Last month, I began the travels for my Churchill Fellowship by making a pilgrimage to Darmstadt in Germany, the birthplace of the Passivhaus standard. I gathered with fellow ‘Passivhausers’ from around the world for the 20th International Passivhaus Conference and to celebrate the impressive milestone of 25 years of Passivhaus. Technology, techniques, awareness and enthusiasm for the standard have evolved dramatically since the prototype house was constructed, but the reliable physics underlying the system remains largely unchanged.
Events were kicked off with a rallying cry for a revolution in sustainability. There were representatives from a diverse range of institutions, from the Passivhaus Institut and City Mayors to the European Parliament and United Nations. They emphasised the stark reality of our environmental situation: the effects of climate change are heading to a crisis point, with the risk of entire civilisations being displaced – or worse.
History was made during the conference; the Paris Agreement was signed by an impressive 165 nations.

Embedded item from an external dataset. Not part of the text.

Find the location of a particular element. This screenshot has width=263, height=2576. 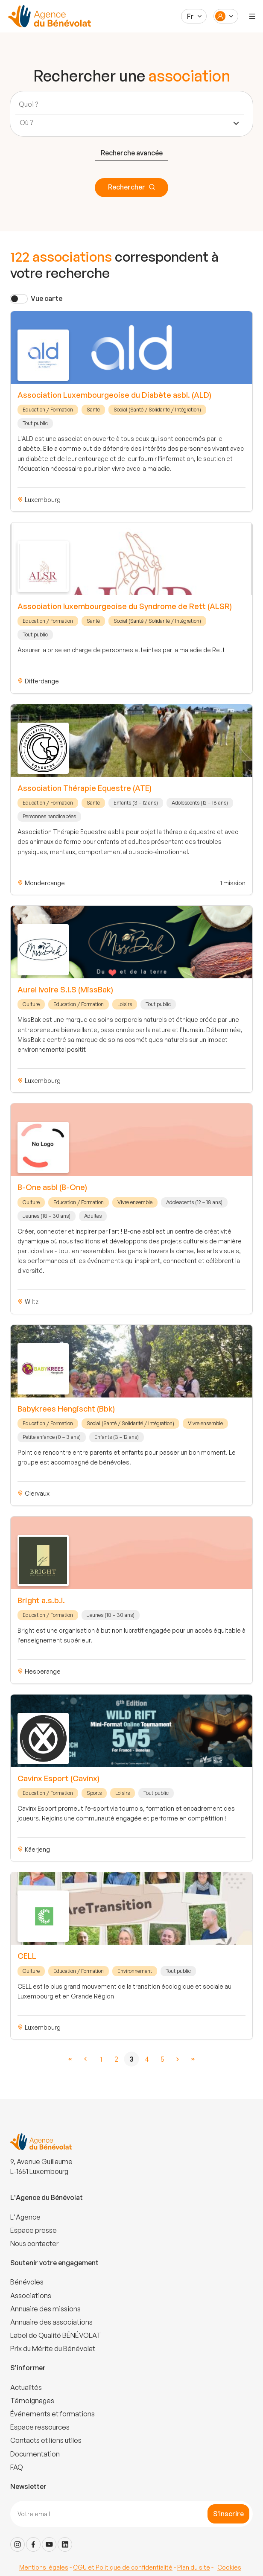

Fr is located at coordinates (190, 16).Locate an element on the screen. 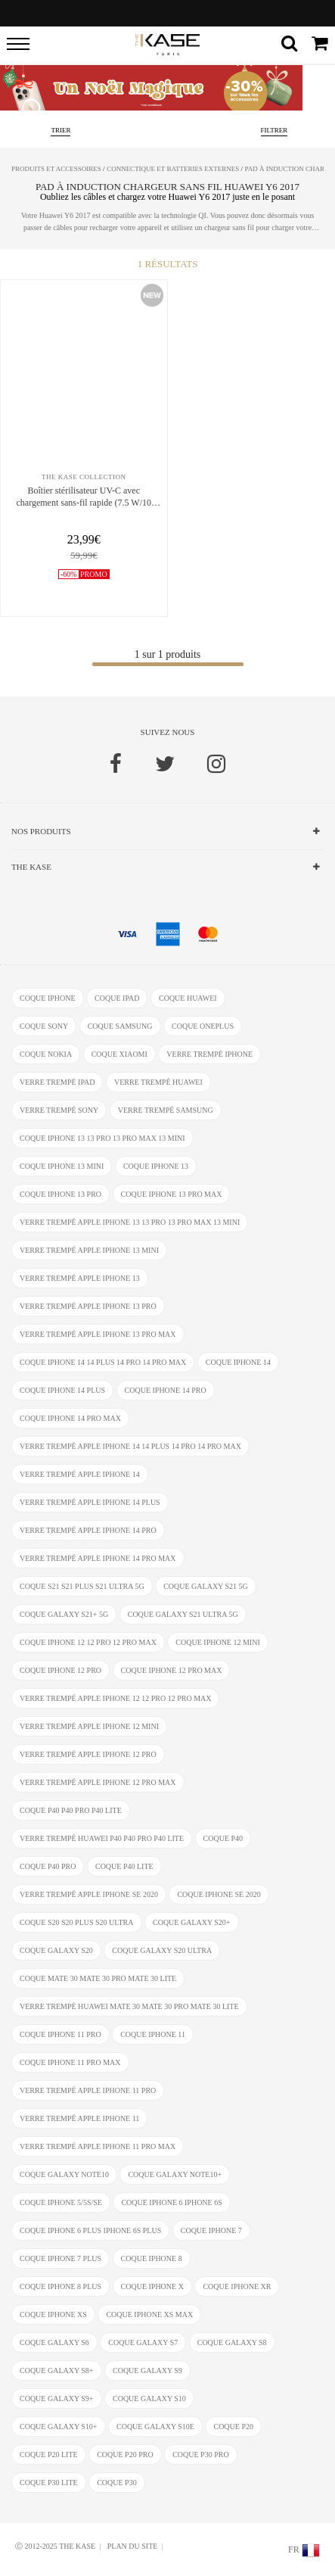 This screenshot has height=2576, width=335. verre trempé Samsung is located at coordinates (165, 1110).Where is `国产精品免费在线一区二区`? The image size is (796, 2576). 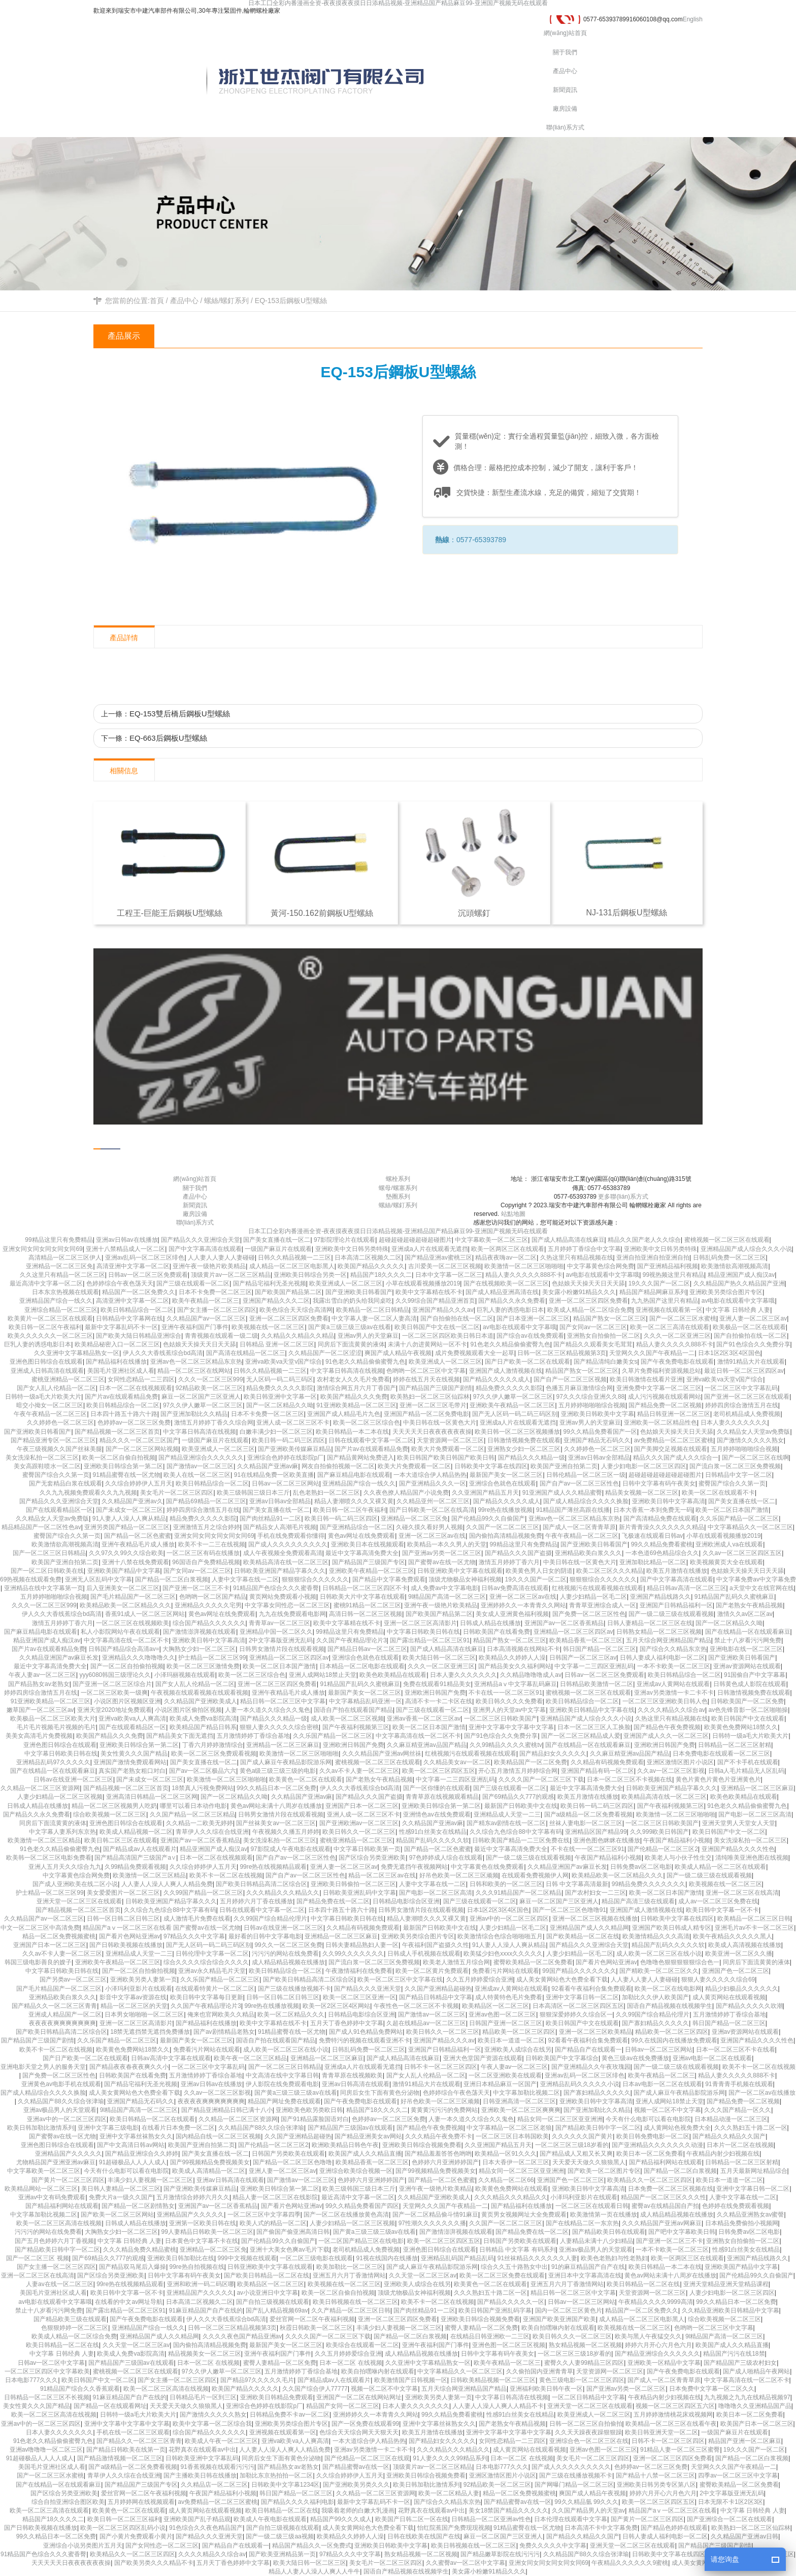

As an international community, we are now committed to keeping the global temperature increase to less than 1.5ºC and it’s time we put these words into action. More than a third of energy consumed within industrialised nations occurs in buildings, especially for space heating. Our dependency on fossil fuels and nuclear energy has to stop if we are to meet the Paris target. But there is currently a massive gap between what we are achieving now and where we need to be. Passivhaus will help close the gap.
It may take a little courage to get started, but once you know how to design energy efficient buildings, why would you choose not to? … Money? If we base such important decisions solely on money we are going to destroy this planet. The emphasis on payback period seems only to come into effect when decisions about energy efficiency are being made. Nobody ever asks about the payback period of a car for instance, which is losing value with each day that passes. Meanwhile, properties smugly increase in value – including the energy efficient ones.
Constructing a Passivhaus will still result in a profitable investment but it means taking a more ethical approach to the financial return. Knowing what we know about premature deaths due to air pollution makes building to the minimum of standards to maximise profits unethical. There is no fast way to change attitudes, but it is reassuring to see that an ever-increasing number of authorities, associations and companies are looking to Passivhaus to reduce energy demand and improve user comfort. In response, affordable Passivhaus construction was a running theme throughout the lectures, with tips and solutions being widely disseminated to make it accessible to all. I will be exploring these techniques in subsequent posts.
As the delegates disperse back to their homes around the world, the positive message of the 2016 International Passivhaus Conference will radiate, namely that energy efficiency can be done everywhere… and it is for everyone.